In view of this, considering the prior art as a whole and in particular given the guidance of Oklejas, Jr., optimization of the established result-effect variable that is the operating pressure (and/or the related net driving pressure) would still have been obvious to one of ordinary skill in the art when considering the combination of Oklejas, Jr. and He, and the invention of claims 1 and 4-10 would have been obvious to one of ordinary skill in the art on this basis and for the reasons otherwise outlined in the rejections below.

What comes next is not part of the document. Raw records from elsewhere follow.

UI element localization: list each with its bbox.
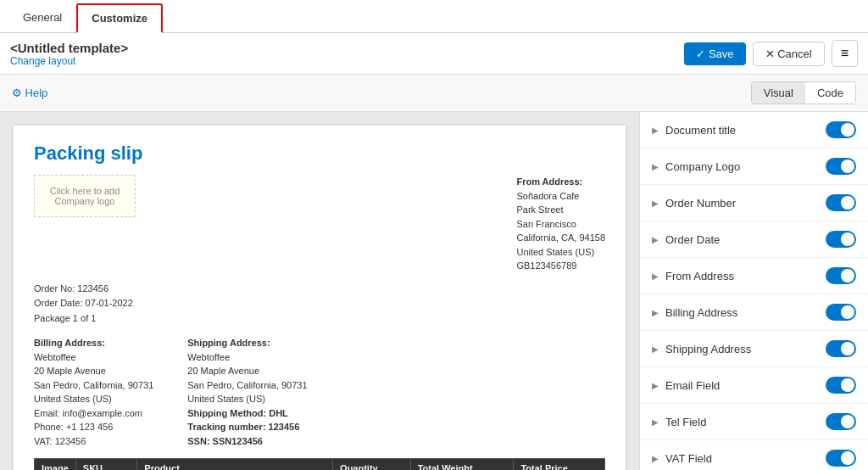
col-qty: Quantity — [333, 459, 411, 470]
panel-item-label: Billing Address — [665, 306, 737, 319]
toolbar: <Untitled template> Change layout ✓ Save… — [0, 33, 868, 75]
toggle-tel-field[interactable] — [826, 413, 856, 430]
tab-customize[interactable]: Customize — [76, 3, 163, 33]
chevron-right-icon: ▶ — [652, 235, 659, 244]
shipping-label: Shipping Address: — [187, 336, 307, 350]
main-layout: Packing slip Click here to add Company l… — [0, 112, 868, 470]
col-price: Total Price — [514, 459, 605, 470]
shipping-address-block: Shipping Address: Webtoffee 20 Maple Ave… — [187, 336, 307, 448]
col-weight: Total Weight — [410, 459, 514, 470]
panel-item-left: ▶ Company Logo — [652, 160, 740, 173]
bill-line5: Phone: +1 123 456 — [34, 422, 113, 432]
panel-item-billing-address[interactable]: ▶ Billing Address — [640, 294, 868, 331]
panel-item-label: Tel Field — [665, 416, 706, 428]
menu-button[interactable]: ≡ — [832, 40, 858, 67]
bill-line0: Webtoffee — [34, 352, 76, 362]
from-address-label: From Address: — [516, 175, 605, 189]
change-layout-link[interactable]: Change layout — [10, 55, 128, 67]
panel-item-label: Order Number — [665, 197, 736, 210]
document-preview: Packing slip Click here to add Company l… — [0, 112, 639, 470]
company-logo-box[interactable]: Click here to add Company logo — [34, 175, 136, 217]
chevron-right-icon: ▶ — [652, 199, 659, 208]
panel-item-label: Email Field — [665, 379, 720, 392]
chevron-right-icon: ▶ — [652, 271, 659, 281]
ship-line6: SSN: SSN123456 — [187, 436, 263, 446]
panel-item-left: ▶ Tel Field — [652, 416, 706, 428]
packing-slip-title: Packing slip — [34, 143, 605, 165]
order-meta: Order No: 123456 Order Date: 07-01-2022 … — [34, 282, 605, 327]
template-title: <Untitled template> — [10, 41, 128, 55]
panel-item-left: ▶ Email Field — [652, 379, 720, 392]
top-tabs: General Customize — [0, 0, 868, 33]
order-no: Order No: 123456 — [34, 282, 605, 297]
toggle-order-number[interactable] — [826, 194, 856, 211]
ship-line1: 20 Maple Avenue — [187, 366, 259, 376]
panel-item-label: Company Logo — [665, 160, 740, 173]
from-addr-line6: GB123456789 — [516, 260, 576, 271]
panel-item-tel-field[interactable]: ▶ Tel Field — [640, 404, 868, 440]
tab-code[interactable]: Code — [805, 82, 855, 104]
from-address-block: From Address: Soñadora Cafe Park Street … — [516, 175, 605, 273]
bill-line4: Email: info@example.com — [34, 408, 142, 418]
toggle-email-field[interactable] — [826, 377, 856, 394]
panel-item-email-field[interactable]: ▶ Email Field — [640, 367, 868, 404]
toggle-company-logo[interactable] — [826, 158, 856, 175]
chevron-right-icon: ▶ — [652, 344, 659, 354]
panel-item-from-address[interactable]: ▶ From Address — [640, 258, 868, 294]
doc-top-row: Click here to add Company logo From Addr… — [34, 175, 605, 273]
panel-item-label: VAT Field — [665, 452, 712, 465]
document-paper: Packing slip Click here to add Company l… — [14, 126, 626, 470]
tab-general[interactable]: General — [8, 3, 76, 32]
chevron-right-icon: ▶ — [652, 417, 659, 427]
panel-item-label: From Address — [665, 270, 734, 283]
logo-placeholder-text: Click here to add Company logo — [50, 186, 120, 206]
from-addr-line1: Soñadora Cafe — [516, 191, 579, 201]
bill-line1: 20 Maple Avenue — [34, 366, 106, 376]
chevron-right-icon: ▶ — [652, 308, 659, 317]
chevron-right-icon: ▶ — [652, 162, 659, 171]
panel-item-order-number[interactable]: ▶ Order Number — [640, 185, 868, 221]
col-sku: SKU — [75, 459, 137, 470]
items-table: Image SKU Product Quantity Total Weight … — [34, 458, 605, 470]
toggle-billing-address[interactable] — [826, 304, 856, 321]
help-bar: ⚙ Help Visual Code — [0, 75, 868, 112]
billing-address-block: Billing Address: Webtoffee 20 Maple Aven… — [34, 336, 153, 448]
panel-item-label: Document title — [665, 124, 736, 137]
panel-item-order-date[interactable]: ▶ Order Date — [640, 221, 868, 258]
ship-line2: San Pedro, California, 90731 — [187, 380, 307, 390]
addresses-row: Billing Address: Webtoffee 20 Maple Aven… — [34, 336, 605, 448]
panel-item-left: ▶ Shipping Address — [652, 343, 751, 355]
panel-item-document-title[interactable]: ▶ Document title — [640, 112, 868, 148]
package-info: Package 1 of 1 — [34, 311, 605, 327]
panel-item-company-logo[interactable]: ▶ Company Logo — [640, 148, 868, 185]
panel-item-left: ▶ Order Number — [652, 197, 736, 210]
tab-visual[interactable]: Visual — [752, 82, 805, 104]
chevron-right-icon: ▶ — [652, 126, 659, 135]
chevron-right-icon: ▶ — [652, 454, 659, 463]
from-addr-line5: United States (US) — [516, 247, 594, 257]
panel-item-label: Shipping Address — [665, 343, 751, 355]
panel-item-left: ▶ VAT Field — [652, 452, 712, 465]
ship-line0: Webtoffee — [187, 352, 230, 362]
toggle-shipping-address[interactable] — [826, 340, 856, 357]
view-tabs: Visual Code — [751, 81, 856, 104]
panel-item-left: ▶ Order Date — [652, 233, 720, 246]
cancel-button[interactable]: ✕ Cancel — [753, 42, 825, 66]
panel-item-vat-field[interactable]: ▶ VAT Field — [640, 440, 868, 470]
billing-label: Billing Address: — [34, 336, 153, 350]
toggle-vat-field[interactable] — [826, 450, 856, 467]
col-product: Product — [137, 459, 333, 470]
panel-item-shipping-address[interactable]: ▶ Shipping Address — [640, 331, 868, 367]
toggle-from-address[interactable] — [826, 267, 856, 284]
chevron-right-icon: ▶ — [652, 381, 659, 390]
bill-line2: San Pedro, California, 90731 — [34, 380, 153, 390]
save-button[interactable]: ✓ Save — [684, 42, 745, 65]
toolbar-actions: ✓ Save ✕ Cancel ≡ — [684, 40, 858, 67]
panel-item-left: ▶ Billing Address — [652, 306, 737, 319]
toggle-document-title[interactable] — [826, 121, 856, 138]
toggle-order-date[interactable] — [826, 231, 856, 248]
help-link[interactable]: ⚙ Help — [12, 87, 47, 99]
col-image: Image — [35, 459, 76, 470]
toolbar-left: <Untitled template> Change layout — [10, 41, 128, 67]
right-panel: ▶ Document title ▶ Company Logo ▶ Order … — [639, 112, 868, 470]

Claim Rejections - 35 USC § 103
In the event the determination of the status of the application as subject to AIA 35 U.S.C. 102 and 103 (or as subject to pre-AIA 35 U.S.C. 102 and 103) is incorrect, any correction of the statutory basis (i.e., changing from AIA to pre-AIA ) for the rejection will not be considered a new ground of rejection if the prior art relied upon, and the rationale supporting the rejection, would be the same under either status.
The following is a quotation of 35 U.S.C. 103 which forms the basis for all obviousness rejections set forth in this Office action:
A patent for a claimed invention may not be obtained, notwithstanding that the claimed invention is not identically disclosed as set forth in section 102, if the differences between the claimed invention and the prior art are such that the claimed invention as a whole would have been obvious before the effective filing date of the claimed invention to a person having ordinary skill in the art to which the claimed invention pertains. Patentability shall not be negated by the manner in which the invention was made.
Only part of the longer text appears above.